Records for the exercise ::
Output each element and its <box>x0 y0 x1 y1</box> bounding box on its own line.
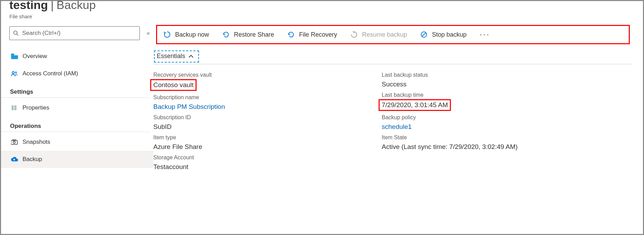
title-separator: | <box>51 0 54 11</box>
svg-point-4 <box>15 72 17 73</box>
sidebar-item-properties[interactable]: Properties <box>9 99 150 116</box>
more-actions-button[interactable]: ··· <box>480 30 490 39</box>
collapse-sidebar-button[interactable]: « <box>147 30 150 36</box>
resume-backup-button: Resume backup <box>350 31 407 38</box>
main-content: Backup now Restore Share File Recovery R… <box>153 26 643 232</box>
essentials-panel: Recovery services vault Contoso vault Su… <box>153 70 633 201</box>
policy-label: Backup policy <box>382 113 596 122</box>
essentials-toggle[interactable]: Essentials <box>154 50 199 63</box>
last-time-value: 7/29/2020, 3:01:45 AM <box>382 100 448 110</box>
sidebar-item-label: Properties <box>22 104 49 111</box>
sidebar-item-snapshots[interactable]: Snapshots <box>9 133 150 151</box>
cloud-backup-icon <box>11 157 18 162</box>
backup-now-icon <box>163 31 171 38</box>
item-type-value: Azure File Share <box>153 142 368 152</box>
camera-icon <box>11 139 18 145</box>
policy-link[interactable]: schedule1 <box>382 122 596 132</box>
stop-backup-button[interactable]: Stop backup <box>420 31 466 38</box>
sidebar-item-label: Access Control (IAM) <box>22 70 78 77</box>
last-time-label: Last backup time <box>382 91 596 100</box>
svg-line-1 <box>17 34 19 36</box>
last-status-label: Last backup status <box>382 70 596 79</box>
storage-value: Testaccount <box>153 162 368 172</box>
restore-share-button[interactable]: Restore Share <box>222 31 274 38</box>
svg-point-0 <box>14 31 17 35</box>
svg-point-3 <box>12 72 14 74</box>
sidebar-divider <box>1 132 150 132</box>
essentials-right-column: Last backup status Success Last backup t… <box>382 70 596 173</box>
essentials-label: Essentials <box>157 53 185 60</box>
search-input[interactable] <box>22 30 136 37</box>
rsv-value: Contoso vault <box>153 80 193 90</box>
block-icon <box>420 31 428 38</box>
chevron-up-icon <box>189 55 193 58</box>
state-value: Active (Last sync time: 7/29/2020, 3:02:… <box>382 142 596 152</box>
sidebar-item-backup[interactable]: Backup <box>1 151 153 168</box>
button-label: Restore Share <box>234 31 274 38</box>
sidebar-item-overview[interactable]: Overview <box>9 48 150 65</box>
sub-id-label: Subscription ID <box>153 113 368 122</box>
refresh-icon <box>350 31 358 38</box>
undo-icon <box>222 31 230 38</box>
sidebar-section-settings: Settings <box>9 88 150 95</box>
svg-rect-7 <box>15 105 16 110</box>
file-recovery-button[interactable]: File Recovery <box>287 31 337 38</box>
highlight-box-rsv: Contoso vault <box>150 79 197 91</box>
folder-icon <box>11 54 18 59</box>
svg-rect-6 <box>13 105 15 110</box>
sidebar-item-label: Backup <box>22 156 42 163</box>
last-status-value: Success <box>382 79 596 90</box>
button-label: Backup now <box>175 31 209 38</box>
sub-id-value: SubID <box>153 122 368 132</box>
people-icon <box>11 71 18 76</box>
state-label: Item State <box>382 133 596 142</box>
svg-point-10 <box>13 141 15 143</box>
search-icon <box>13 30 19 36</box>
highlight-box-time: 7/29/2020, 3:01:45 AM <box>379 99 451 111</box>
header: testing | Backup File share <box>1 0 643 19</box>
storage-label: Storage Account <box>153 153 368 162</box>
resource-name: testing <box>9 0 48 11</box>
sidebar-item-iam[interactable]: Access Control (IAM) <box>9 65 150 82</box>
svg-rect-5 <box>12 105 13 110</box>
sub-name-link[interactable]: Backup PM Subscription <box>153 102 368 112</box>
resource-type: File share <box>9 13 643 19</box>
item-type-label: Item type <box>153 133 368 142</box>
properties-icon <box>11 105 18 111</box>
svg-rect-2 <box>11 54 14 55</box>
page-title: testing | Backup <box>9 0 643 11</box>
sidebar-section-operations: Operations <box>9 123 150 130</box>
sidebar-item-label: Overview <box>22 53 47 60</box>
undo-icon <box>287 31 295 38</box>
backup-now-button[interactable]: Backup now <box>163 31 209 38</box>
search-container[interactable] <box>9 26 140 40</box>
button-label: File Recovery <box>299 31 337 38</box>
rsv-label: Recovery services vault <box>153 70 368 79</box>
page-name: Backup <box>56 0 96 11</box>
essentials-left-column: Recovery services vault Contoso vault Su… <box>153 70 368 173</box>
button-label: Resume backup <box>362 31 407 38</box>
sidebar-divider <box>1 97 150 98</box>
toolbar: Backup now Restore Share File Recovery R… <box>156 25 630 44</box>
svg-rect-8 <box>11 140 17 144</box>
svg-line-12 <box>422 32 426 37</box>
essentials-separator <box>153 64 633 64</box>
svg-rect-9 <box>13 139 16 141</box>
sidebar-item-label: Snapshots <box>22 139 50 145</box>
sub-name-label: Subscription name <box>153 93 368 102</box>
button-label: Stop backup <box>432 31 466 38</box>
sidebar: « Overview Access Control (IAM) Settings… <box>1 26 153 232</box>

Work required :: The answer must consist of every line from the data that holds the string "Snapshots".

Answer box ::
sidebar-item-snapshots[interactable]: Snapshots <box>9 133 150 151</box>
sidebar-item-label: Snapshots <box>22 139 50 145</box>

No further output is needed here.